My Dinner with Strummer

Rude International March 1999

By Earl Chalmers


In West London in the early summer of 1976, Joe Strummer decided to disband his own group, The 101er’s, and take up the offer of promoter Bernie Rhodes to join Mick Jones and Paul Simonon in a new band desperately in need of a front man. They named the band The Clash, and went on to carry the torch of the original English punk scene to a realization of its full potential while changing the course of rock & roll. Though staying close to music throughout, Joe is now working on his first real studio album since the break-up of The Clash.

Photo by Bob Gruen

I was sitting at my desk, dressed only in a thin bathrobe, staring at the scrolling “RUDE: International” screen saver on my laptop when the phone rang. After four rings I lifted my chin off the arm I was leaning on, took a gulp of luke warm black coffee and picked up the receiver.

“Chalmers.”

“Hey, Earl. This is Jason Rothberg.
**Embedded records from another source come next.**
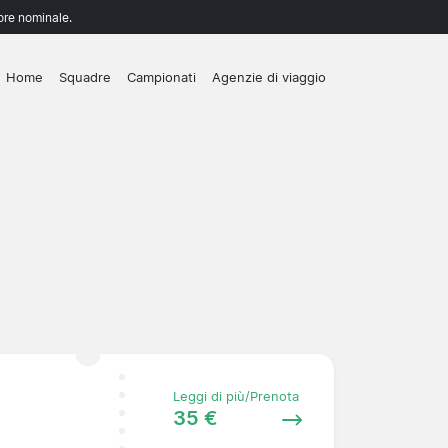
lore nominale.
Home
Squadre
Campionati
Agenzie di viaggio
Leggi di più/Prenota
35 €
You sound a little groggy. I hope I haven’t called too early.”

“Too early?! It must be the crack of dawn out there.” I figured he must be calling from his offices in Los Angeles. “Anyway, why the wake up call?”

“I’m getting on a plane in about an hour to come out there.” Jason’s nasally but deep voice almost stuttered with excitement. “Joe Strummer’s flying into Boston later today. You can get your interview after all.”

I shook my head trying to get rid of some of the cob webs. I had been bothering Jason, a big time rock entrepreneur and Joe Strummer’s manager, for months to get an interview, offering to go anywhere from Rock River to Iquique. Now he was coming to my town.

The restaurant was in an imposing gray stone building downtown. I walk up the granite steps and in through the oak lined arch doorway. Straight ahead at the bar are a few local friends of mine who have also been invited to the soiree. They already have drinks in front of them and I order a Martini. Vodka, straight up with olives. Even though we are all glad to see each other, the conversation is muted as we anxiously await the arrival of a man who to most of us is a hero. Little did we know that he couldn’t be more friendly and disarming. There is no mistaking Joe when he enters the bar. Dressed in a dark jacket, a white collared shirt and wearing a coy smile, he looks like every picture I have ever seen of him. He is accompanied by his charming wife Lucinda and a group of friends and business associates who greet us all with genuine warmth and interest. I recognize among the group Jesse Malin, lead singer of D Generation, dressed in a black denim jacket, his thin braided dreadlocks hanging down over his forehead from underneath a gray top hat. We shake hands while he introduces me to his girlfriend, a knockout with long, straight brunette hair that drapes to her shoulders and echoes her tight black dress. Also in attendance is famed rock photographer Bob Gruen and his lovely lady.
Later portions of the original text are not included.